(Beginning of Data)

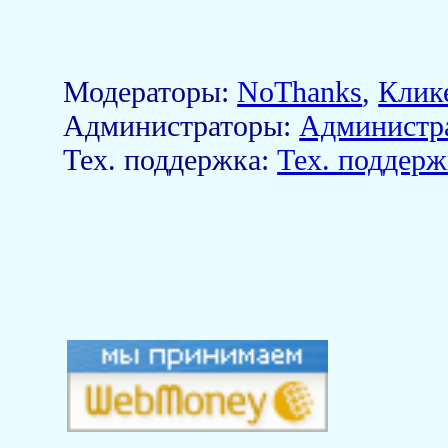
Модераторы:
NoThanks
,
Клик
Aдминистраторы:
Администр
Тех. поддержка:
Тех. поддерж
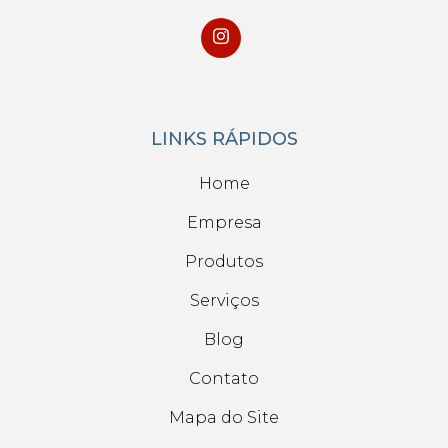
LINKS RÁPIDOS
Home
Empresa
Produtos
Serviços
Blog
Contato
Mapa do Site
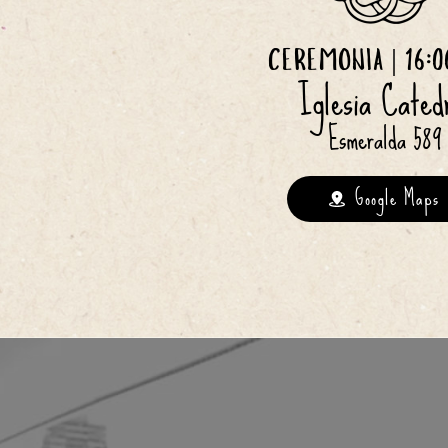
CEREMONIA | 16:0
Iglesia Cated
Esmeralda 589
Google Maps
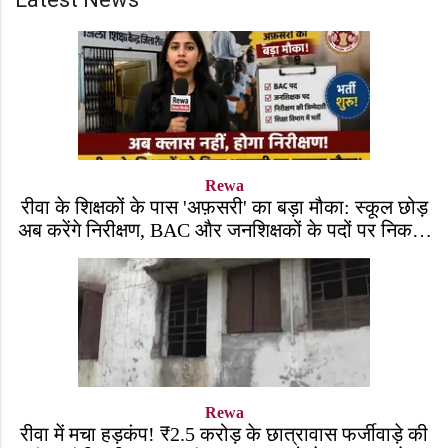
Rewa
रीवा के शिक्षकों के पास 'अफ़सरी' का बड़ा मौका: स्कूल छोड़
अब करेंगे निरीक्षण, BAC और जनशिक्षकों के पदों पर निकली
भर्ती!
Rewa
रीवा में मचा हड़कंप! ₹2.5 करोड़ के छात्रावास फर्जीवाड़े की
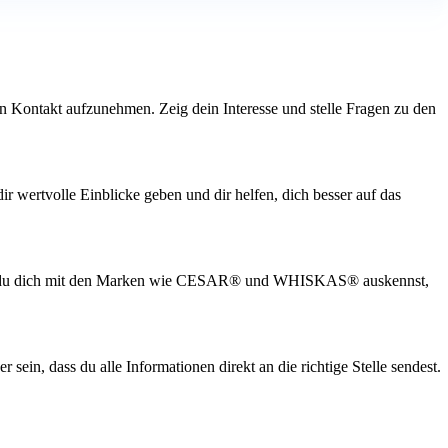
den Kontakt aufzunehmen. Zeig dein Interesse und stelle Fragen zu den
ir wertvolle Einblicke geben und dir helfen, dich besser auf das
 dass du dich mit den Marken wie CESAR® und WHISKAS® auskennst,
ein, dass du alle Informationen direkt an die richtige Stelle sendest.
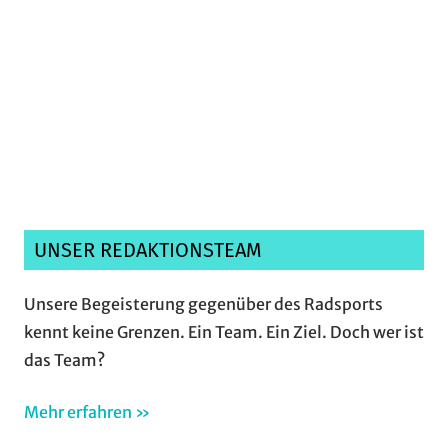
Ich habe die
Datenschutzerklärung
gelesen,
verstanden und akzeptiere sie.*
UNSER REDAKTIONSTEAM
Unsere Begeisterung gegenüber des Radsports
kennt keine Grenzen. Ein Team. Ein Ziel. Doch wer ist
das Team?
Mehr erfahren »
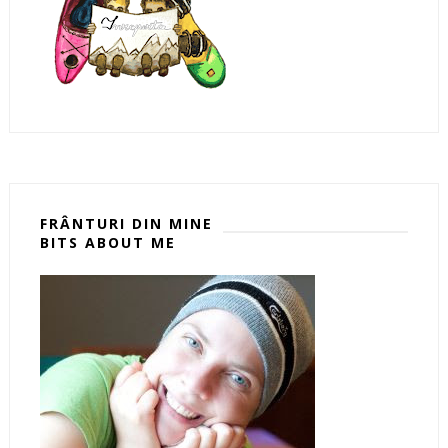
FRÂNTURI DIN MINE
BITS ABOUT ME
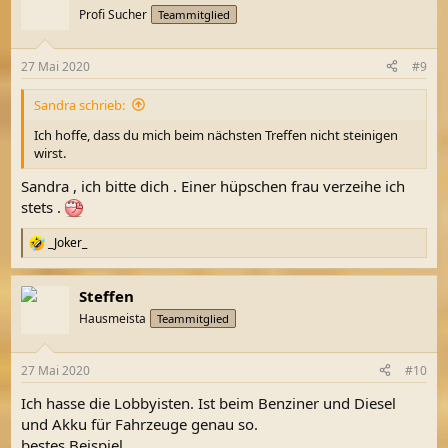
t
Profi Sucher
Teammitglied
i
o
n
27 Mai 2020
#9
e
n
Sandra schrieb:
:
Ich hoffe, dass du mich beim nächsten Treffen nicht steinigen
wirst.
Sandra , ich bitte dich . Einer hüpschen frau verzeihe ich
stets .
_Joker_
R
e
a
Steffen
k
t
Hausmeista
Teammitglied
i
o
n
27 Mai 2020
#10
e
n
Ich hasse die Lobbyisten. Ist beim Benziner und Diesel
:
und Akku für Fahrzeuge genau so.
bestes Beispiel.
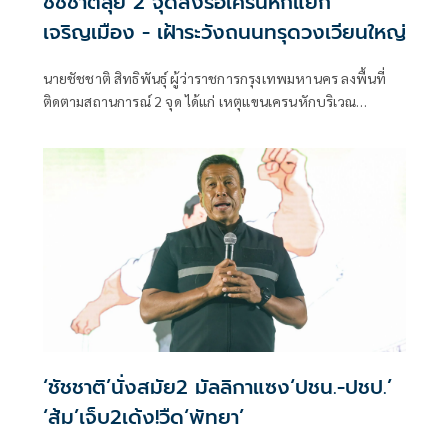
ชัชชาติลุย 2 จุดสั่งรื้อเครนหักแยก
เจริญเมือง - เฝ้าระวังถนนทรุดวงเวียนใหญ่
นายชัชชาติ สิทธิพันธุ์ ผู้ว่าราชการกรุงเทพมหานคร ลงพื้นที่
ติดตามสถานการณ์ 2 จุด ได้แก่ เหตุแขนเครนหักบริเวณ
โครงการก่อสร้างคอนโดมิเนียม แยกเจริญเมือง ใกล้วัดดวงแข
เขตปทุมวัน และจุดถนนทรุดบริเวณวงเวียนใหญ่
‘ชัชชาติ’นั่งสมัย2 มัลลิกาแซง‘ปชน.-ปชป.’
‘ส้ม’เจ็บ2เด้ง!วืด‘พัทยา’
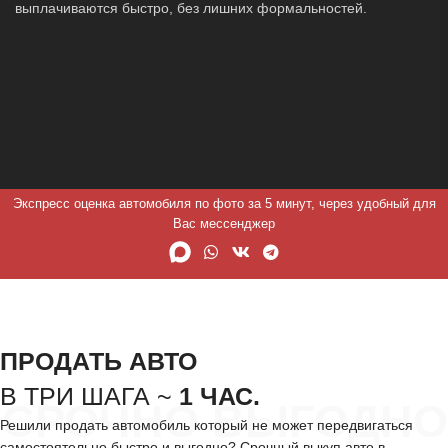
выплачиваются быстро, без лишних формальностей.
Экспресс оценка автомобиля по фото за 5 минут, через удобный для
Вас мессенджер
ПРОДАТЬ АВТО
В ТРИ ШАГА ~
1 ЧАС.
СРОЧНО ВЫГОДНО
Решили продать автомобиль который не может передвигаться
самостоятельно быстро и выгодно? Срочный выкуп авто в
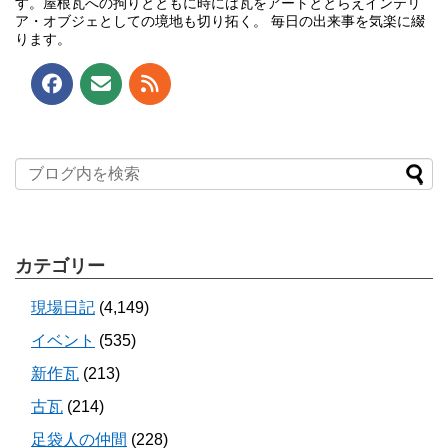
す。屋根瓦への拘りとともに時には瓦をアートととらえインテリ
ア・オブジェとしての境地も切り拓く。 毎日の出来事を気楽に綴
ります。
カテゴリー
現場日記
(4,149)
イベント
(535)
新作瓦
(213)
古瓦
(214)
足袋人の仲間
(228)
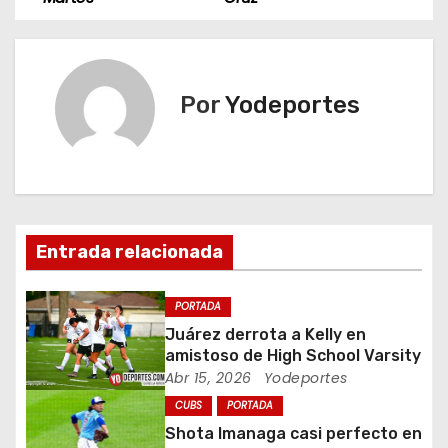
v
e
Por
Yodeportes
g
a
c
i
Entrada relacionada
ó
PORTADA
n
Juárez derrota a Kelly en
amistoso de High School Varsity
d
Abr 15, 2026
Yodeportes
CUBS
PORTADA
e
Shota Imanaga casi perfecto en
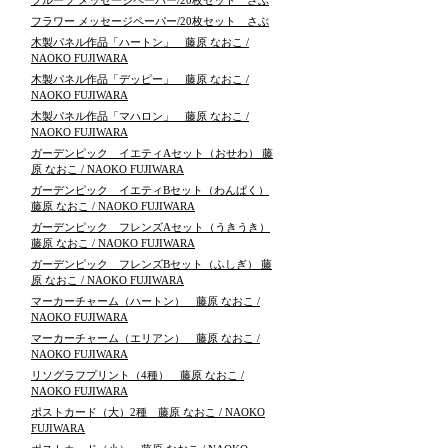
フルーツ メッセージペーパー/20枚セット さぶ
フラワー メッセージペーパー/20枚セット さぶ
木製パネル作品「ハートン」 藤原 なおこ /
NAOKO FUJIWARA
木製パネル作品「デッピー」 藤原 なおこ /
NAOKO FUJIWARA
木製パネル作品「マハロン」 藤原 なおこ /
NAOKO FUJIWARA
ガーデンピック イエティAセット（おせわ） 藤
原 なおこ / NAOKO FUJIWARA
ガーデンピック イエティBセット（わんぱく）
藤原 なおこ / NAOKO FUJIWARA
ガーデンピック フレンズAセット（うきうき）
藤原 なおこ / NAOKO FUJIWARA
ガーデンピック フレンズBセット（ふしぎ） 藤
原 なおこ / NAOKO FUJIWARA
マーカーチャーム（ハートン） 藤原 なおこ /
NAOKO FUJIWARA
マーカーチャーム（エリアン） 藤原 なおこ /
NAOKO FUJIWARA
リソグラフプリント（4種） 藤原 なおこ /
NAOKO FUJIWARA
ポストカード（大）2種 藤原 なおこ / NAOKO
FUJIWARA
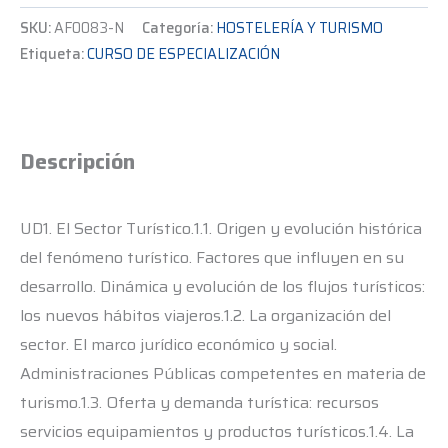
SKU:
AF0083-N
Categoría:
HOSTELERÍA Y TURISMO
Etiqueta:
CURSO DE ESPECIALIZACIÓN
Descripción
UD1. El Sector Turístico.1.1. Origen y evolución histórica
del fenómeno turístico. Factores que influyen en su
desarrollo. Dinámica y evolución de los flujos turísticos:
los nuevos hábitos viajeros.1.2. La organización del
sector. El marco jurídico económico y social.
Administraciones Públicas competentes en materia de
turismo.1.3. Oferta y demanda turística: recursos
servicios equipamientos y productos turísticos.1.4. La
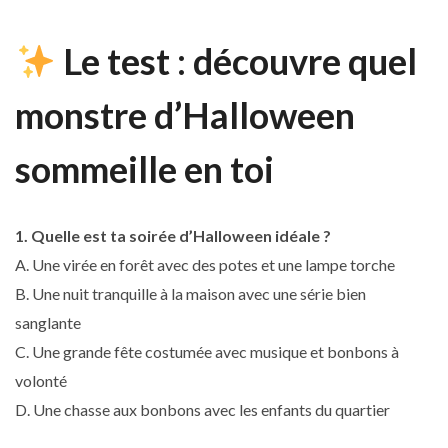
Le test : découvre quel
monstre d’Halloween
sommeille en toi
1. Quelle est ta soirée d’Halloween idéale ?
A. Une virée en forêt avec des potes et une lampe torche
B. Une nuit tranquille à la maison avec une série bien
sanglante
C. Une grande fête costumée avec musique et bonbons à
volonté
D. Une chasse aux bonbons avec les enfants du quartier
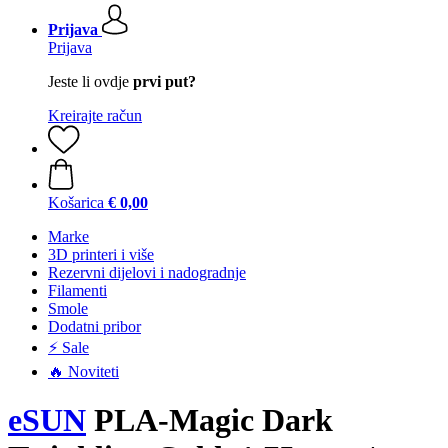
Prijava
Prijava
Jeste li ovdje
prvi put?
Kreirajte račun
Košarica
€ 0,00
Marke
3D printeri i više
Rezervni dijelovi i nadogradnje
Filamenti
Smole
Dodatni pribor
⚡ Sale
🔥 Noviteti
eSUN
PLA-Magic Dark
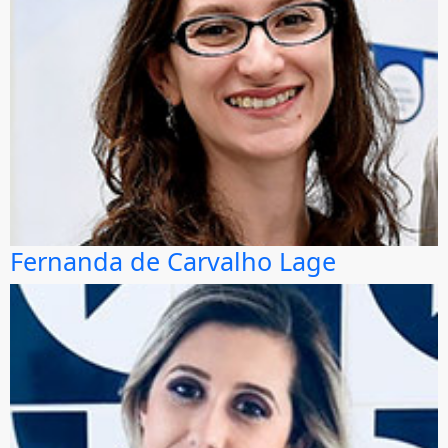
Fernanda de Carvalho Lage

(End of Data)

▶ _Task_: Retype the listing exactly. Leave out its pictures.

▶ _Worked solution_:
Модераторы:
NoThanks
,
Клик
Aдминистраторы:
Администр
Тех. поддержка:
Тех. поддерж
LINKS RÁPIDOS
Home
Empresa
Produtos
Serviços
Blog
Contato
Mapa do Site
CEREMONIA | 16:0
Iglesia Cated
Esmeralda 589
Google Maps
Rewa
रीवा के शिक्षकों के पास 'अफ़सरी' का बड़ा मौका: स्कूल छोड़
अब करेंगे निरीक्षण, BAC और जनशिक्षकों के पदों पर निकली
भर्ती!
Rewa
रीवा में मचा हड़कंप! ₹2.5 करोड़ के छात्रावास फर्जीवाड़े की
den Kontakt aufzunehmen. Zeig dein Interesse und stelle Fragen zu den
ir wertvolle Einblicke geben und dir helfen, dich besser auf das
 dass du dich mit den Marken wie CESAR® und WHISKAS® auskennst,
ein, dass du alle Informationen direkt an die richtige Stelle sendest.
Ich habe die
Datenschutzerklärung
gelesen,
verstanden und akzeptiere sie.*
UNSER REDAKTIONSTEAM
Unsere Begeisterung gegenüber des Radsports
kennt keine Grenzen. Ein Team. Ein Ziel. Doch wer ist
das Team?
Mehr erfahren »
FRÂNTURI DIN MINE
BITS ABOUT ME
t
Profi Sucher
Teammitglied
i
o
n
27 Mai 2020
#9
e
n
Sandra schrieb:
:
Ich hoffe, dass du mich beim nächsten Treffen nicht steinigen
wirst.
Sandra , ich bitte dich . Einer hüpschen frau verzeihe ich
stets .
_Joker_
R
e
a
Steffen
k
t
Hausmeista
Teammitglied
i
o
n
27 Mai 2020
#10
e
n
Ich hasse die Lobbyisten. Ist beim Benziner und Diesel
:
und Akku für Fahrzeuge genau so.
bestes Beispiel.
ชัชชาติลุย 2 จุดสั่งรื้อเครนหักแยก
เจริญเมือง - เฝ้าระวังถนนทรุดวงเวียนใหญ่
นายชัชชาติ สิทธิพันธุ์ ผู้ว่าราชการกรุงเทพมหานคร ลงพื้นที่
ติดตามสถานการณ์ 2 จุด ได้แก่ เหตุแขนเครนหักบริเวณ
โครงการก่อสร้างคอนโดมิเนียม แยกเจริญเมือง ใกล้วัดดวงแข
เขตปทุมวัน และจุดถนนทรุดบริเวณวงเวียนใหญ่
‘ชัชชาติ’นั่งสมัย2 มัลลิกาแซง‘ปชน.-ปชป.’
‘ส้ม’เจ็บ2เด้ง!วืด‘พัทยา’
выплачиваются быстро, без лишних формальностей.
Экспресс оценка автомобиля по фото за 5 минут, через удобный для
Вас мессенджер
ПРОДАТЬ АВТО
В ТРИ ШАГА ~
1 ЧАС.
СРОЧНО ВЫГОДНО
Решили продать автомобиль который не может передвигаться
самостоятельно быстро и выгодно? Срочный выкуп авто в
す。屋根瓦への拘りとともに時には瓦をアートととらえインテリ
ア・オブジェとしての境地も切り拓く。 毎日の出来事を気楽に綴
ります。
カテゴリー
現場日記
(4,149)
イベント
(535)
新作瓦
(213)
古瓦
(214)
足袋人の仲間
(228)
v
e
Por
Yodeportes
g
a
c
i
Entrada relacionada
ó
PORTADA
n
Juárez derrota a Kelly en
amistoso de High School Varsity
d
Abr 15, 2026
Yodeportes
CUBS
PORTADA
e
Shota Imanaga casi perfecto en
フルーツ メッセージペーパー/20枚セット さぶ
フラワー メッセージペーパー/20枚セット さぶ
木製パネル作品「ハートン」 藤原 なおこ /
NAOKO FUJIWARA
木製パネル作品「デッピー」 藤原 なおこ /
NAOKO FUJIWARA
木製パネル作品「マハロン」 藤原 なおこ /
NAOKO FUJIWARA
ガーデンピック イエティAセット（おせわ） 藤
原 なおこ / NAOKO FUJIWARA
ガーデンピック イエティBセット（わんぱく）
藤原 なおこ / NAOKO FUJIWARA
ガーデンピック フレンズAセット（うきうき）
藤原 なおこ / NAOKO FUJIWARA
ガーデンピック フレンズBセット（ふしぎ） 藤
原 なおこ / NAOKO FUJIWARA
マーカーチャーム（ハートン） 藤原 なおこ /
NAOKO FUJIWARA
マーカーチャーム（エリアン） 藤原 なおこ /
NAOKO FUJIWARA
リソグラフプリント（4種） 藤原 なおこ /
NAOKO FUJIWARA
ポストカード（大）2種 藤原 なおこ / NAOKO
FUJIWARA
SKU:
AF0083-N
Categoría:
HOSTELERÍA Y TURISMO
Etiqueta:
CURSO DE ESPECIALIZACIÓN
Descripción
UD1. El Sector Turístico.1.1. Origen y evolución histórica
del fenómeno turístico. Factores que influyen en su
desarrollo. Dinámica y evolución de los flujos turísticos:
los nuevos hábitos viajeros.1.2. La organización del
sector. El marco jurídico económico y social.
Administraciones Públicas competentes en materia de
turismo.1.3. Oferta y demanda turística: recursos
servicios equipamientos y productos turísticos.1.4. La
Le test : découvre quel
monstre d’Halloween
sommeille en toi
1. Quelle est ta soirée d’Halloween idéale ?
A. Une virée en forêt avec des potes et une lampe torche
B. Une nuit tranquille à la maison avec une série bien
sanglante
C. Une grande fête costumée avec musique et bonbons à
volonté
D. Une chasse aux bonbons avec les enfants du quartier
Prijava
Prijava
Jeste li ovdje
prvi put?
Kreirajte račun
Košarica
€ 0,00
Marke
3D printeri i više
Rezervni dijelovi i nadogradnje
Filamenti
Smole
Dodatni pribor
⚡ Sale
🔥 Noviteti
eSUN
PLA-Magic Dark
Fernanda de Carvalho Lage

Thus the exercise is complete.